Ces manipulations peuvent être difficiles à repérer et endiguer, notamment parce que le fonctionnement de ces modèles est volontairement rendu opaque par leurs concepteurs: "On a affaire à un réseau de neurones qui fonctionne comme une boîte noire", explique Valentin Châtelet.
Expurger les données en question nécessiterait le plus souvent un réentraînement complet du modèle, estime le chercheur, et présenterait "un coût extrême" en temps et en ressources. La complexité de ces systèmes algorithmiques rend également très ardus leur audit ou leur régulation.
. "Désinformation à la demande"
Le phénomène est difficile à mesurer et son impact sur les utilisateurs complexe voire impossible à démontrer. Mais, difficilement traçables et relativement peu coûteuses, ces opérations ont de quoi séduire les acteurs qui souhaiteraient promouvoir leurs narratifs, qu'il s'agisse d'Etats, de lobbies ou d'entreprises.
"Ce type d'opération pourrait être mené par un groupe industriel qui veut enterrer les résultats d'une étude médicale scientifique qui ne va pas dans leur sens, par un homme politique qui veut pousser un récit qui va servir sa campagne...", énumère Chine Labbé, rédactrice en chef française de Newsguard.
Esteban Ponce de León observe pour sa part le développement d'un écosystème de "désinformation à la demande", au sein duquel des Etats ou des entités "délègueraient (...) l'opération à une autre entité, probablement privée, qui dispose déjà de l'expertise technologique nécessaire pour mener à bien" une campagne d'influence visant les LLM.
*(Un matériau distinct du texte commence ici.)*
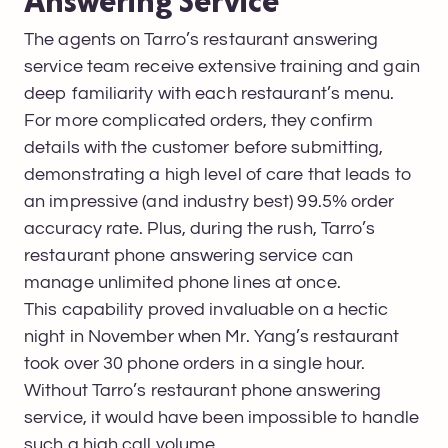
Answering Service
The agents on Tarro’s restaurant answering
service team receive extensive training and gain
deep familiarity with each restaurant’s menu.
For more complicated orders, they confirm
details with the customer before submitting,
demonstrating a high level of care that leads to
an impressive (and industry best) 99.5% order
accuracy rate. Plus, during the rush, Tarro’s
restaurant phone answering service can
manage unlimited phone lines at once.
This capability proved invaluable on a hectic
night in November when Mr. Yang’s restaurant
took over 30 phone orders in a single hour.
Without Tarro’s restaurant phone answering
service, it would have been impossible to handle
such a high call volume.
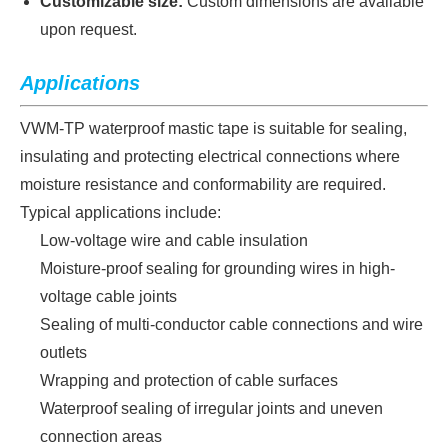
Customizable size:
Custom dimensions are available
upon request.
Applica
tions
VWM-TP waterproof mastic tape is suitable for sealing,
insulating and protecting electrical connections where
moisture resistance and conformability are required.
Typical applications include:
Low-voltage wire and cable insulation
Moisture-proof sealing for grounding wires in high-
voltage cable joints
Sealing of multi-conductor cable connections and wire
outlets
Wrapping and protection of cable surfaces
Waterproof sealing of irregular joints and uneven
connection areas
En septembre 2025, une entreprise dirigée par l'ancien directeur de campagne de Donald Trump a ainsi reçu plusieurs millions de dollars d'entreprises liées à l'Etat israélien pour diffuser des éléments de langage favorables via un réseau de sites web, avec pour objectif notamment d'influencer les réponses des chatbots, selon le think tank américain Quincy Institute for Responsible Statecraft.
Face au risque, les entreprises d'IA sont les premières concernées: il est ainsi crucial d'"apprendre aux chatbots à distinguer et à ne pas pondérer de la même manière les sources fiables et les sources de propagande étrangère ou de désinformation", argue Chine Labbé.